Jenazah tiba ke RS Bhayangkara Polda Kepri, Nongsa, Kota Batam, Kamis malam. Kepala Satgas Operasi Misi Kemanusiaan Internasional Repratriasi WNI, Brigadir Jendral Krishna Murti mengatakan, pemulangan jenazah berkat kerjasama Satgas KJRI Johor Bahru dengan otoritas di Malaysia dan Indonesia.

“Proses pemulangan atau repatriasi 11 jenazah tersebut akan mulai dilaksanakan Kamis 23 Desember 2021. Proses serah terima dilaksanakan di Johor Port Pasir Gudang, Johor dari KJRI Johor Bahru kepada Satgas Misi Kemanusiaan Internasional yang terdiri dari Kementerian Luar Negeri, Kepolisian RI dan BP2MI,” katanya saat konferensu pers di RS Bhayangkara Polda Kepri, Kamis (23/12).

HBRL

Setelah proses serah terima dilakukan, jenazah lalu dibawa ke Kota Batam melalui pelabuhan Bintang 99 Batu Ampar.

Krishna menjelaskan 11 jenazah tersebut akan diindentifikasi sebelum dipulangkan ke daerah asal oleh BP2MI (Badan Perlindungan Pekerja Migran Indonesi).

“Semua proses pemulangan ke daerah asal akan kami fasilitasi,” kata Kartiko.

Ia juga mengucapkan turut berbela sungkawa terhadap 21 korban meninggal dalam kecelakanaan tersebut.

“Kami membawa pulang 11 jenazah dari 21 yang meniggal dan kanu berharap kejadian serupa tidak terjadi lagi,” kata dia.

Ia mengimbau kepada masyarakat jika nantinya menemukan calo yang akan mengirimkan PMI melewati jalur tidak resmi, untuk segera melaporkannya ke pihak berwajib.

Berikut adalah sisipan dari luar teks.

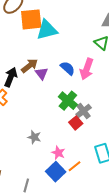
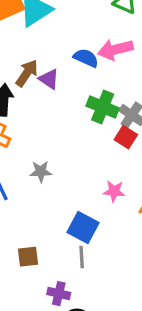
pink arrow: (87, 69) -> (115, 50), turned 75
gray star: (34, 137) -> (41, 171), moved
blue square: (56, 172) -> (83, 228), moved

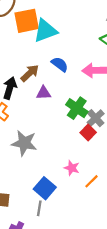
blue semicircle: (86, 58) -> (60, 64), moved
purple triangle: (49, 79) -> (44, 93), moved, turned -49
gray star: (41, 171) -> (24, 143), size x1.6

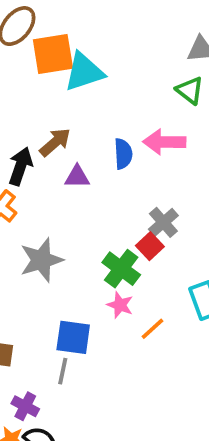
blue semicircle: (60, 64) -> (123, 154), moved, turned 48
green cross: (77, 108) -> (121, 269), moved
gray star: (24, 143) -> (41, 260), turned -30
blue square: (45, 188) -> (73, 337), turned -35

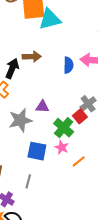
brown arrow: (55, 142) -> (32, 57), turned 36
purple triangle: (77, 177) -> (42, 107), moved
blue square: (73, 337) -> (37, 151), moved

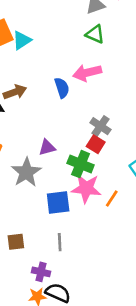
cyan triangle: (50, 19) -> (22, 40), size x0.7
pink star: (62, 147) -> (86, 188), size x1.6

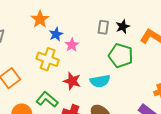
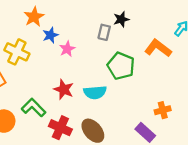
black star: (123, 27) -> (121, 19), moved
yellow cross: (48, 59) -> (17, 52), moved

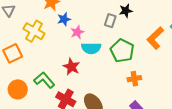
orange L-shape: (158, 48) -> (155, 38), turned -85
cyan semicircle: (95, 92) -> (91, 48), moved
orange cross: (163, 110) -> (134, 79), moved

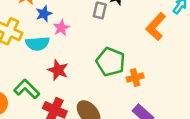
cyan semicircle: (91, 48) -> (38, 44), moved
green pentagon: (122, 51) -> (110, 62), moved

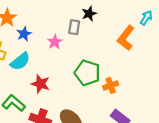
pink star: (61, 28) -> (55, 42), moved
cyan semicircle: (38, 44) -> (20, 61), turned -30

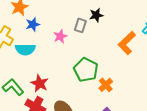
cyan semicircle: (20, 61) -> (25, 49), turned 30
red star: (40, 84) -> (40, 83), moved
orange cross: (111, 85) -> (106, 85), turned -32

“Karena kejahatan terhadap PMI ini adalah kejahatan luar biasa,” ujarnya.

Hal yang sama juga diungkapkan oleh Perwakilan Kementrian Luar Negri (Kemenlu), Yudhi Ardian, katanya, pemerintah Indonesia telah memberikan perlindungan kepada para WNI yang kerja negara tetangga. Sehingga kejadian serupa tidak terulang.

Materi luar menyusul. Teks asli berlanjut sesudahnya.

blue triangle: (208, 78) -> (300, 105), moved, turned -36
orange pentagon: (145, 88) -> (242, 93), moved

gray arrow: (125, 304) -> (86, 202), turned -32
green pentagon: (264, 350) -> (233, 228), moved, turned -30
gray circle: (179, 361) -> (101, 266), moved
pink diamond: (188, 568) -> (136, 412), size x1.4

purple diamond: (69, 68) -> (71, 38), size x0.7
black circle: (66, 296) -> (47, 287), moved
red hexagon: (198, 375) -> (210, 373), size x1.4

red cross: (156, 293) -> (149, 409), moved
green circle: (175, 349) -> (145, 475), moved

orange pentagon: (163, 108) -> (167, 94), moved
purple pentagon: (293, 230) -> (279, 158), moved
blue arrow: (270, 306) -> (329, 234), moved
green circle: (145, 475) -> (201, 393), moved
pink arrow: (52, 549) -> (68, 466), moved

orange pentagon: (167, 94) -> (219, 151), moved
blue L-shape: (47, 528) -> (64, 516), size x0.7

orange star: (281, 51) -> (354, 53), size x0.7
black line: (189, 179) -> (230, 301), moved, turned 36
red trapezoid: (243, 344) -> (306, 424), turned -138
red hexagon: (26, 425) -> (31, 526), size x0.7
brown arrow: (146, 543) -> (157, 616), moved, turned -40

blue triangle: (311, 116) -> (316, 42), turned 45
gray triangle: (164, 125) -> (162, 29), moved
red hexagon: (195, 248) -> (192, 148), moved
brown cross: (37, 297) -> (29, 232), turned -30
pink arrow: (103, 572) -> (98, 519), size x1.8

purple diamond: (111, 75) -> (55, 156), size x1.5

“Kami menyangkan dengan adanya kejadian ini. Kami akan berupaya agar kasus pekerja ilegal tidak terulang,” katannya.

Pemulangan jenazah ini dilakukan dengan menggunakan Kapal Polri Laksmana 7012.

Untuk mendukung pemulangan para korban, Kapolri Jenderal Pol Listyo Sigit Prabowo menerbitkan sprint Operasi Misi Kemanusiaan dengan membentuk Satuan Tugas Misi Kemanusiaan Internasional Repatriasi WNI Korban Kecelakaan Kapal di Wilayah Johor Bahru Malaysia.

Selain itu, dibentuk pula personel Satgas Gabungan Mabes Polri terdiri dari Divhubinter, Bareskrim, DVI Dokkes, Inafis, Korpolairud dan personel Polda Kepri.

Satgas ini untuk mendukung pemerintah Indonesia dalam melakukan upaya Search and Recue (SAR), evakuasi dan identifikasi jenazah, serta mengungkap peristiwa kecelakaan tersebut.

“Hari ini telah berangkat Satgas dari Batam, Kepulauan Riau, Indonesia ke Pelabuhan Pasir Gudang, Johor Bahru, Malaysia menggunakan Kapal Polri Laksmana 7012 untuk melakukan repatriasi atau pemulangan 11 jenazah yang diperkirakan adalah WNI,” papar Karo Penmas Divisi Humas Polri Brigjen Pol Rusdi Hartono, Kamis (23/12).

Diketahui, untuk pemulangan 11 jenazah ini merupakan pemulangan tahap pertama yang nantinya sebelum pemulangan akan dilakukan re-eksaminiasi oleh tim DVI Polri yang terdiri dari dokter gigi forensik, ahli DNA, patologi forensik, dan ahli Sidik Jari.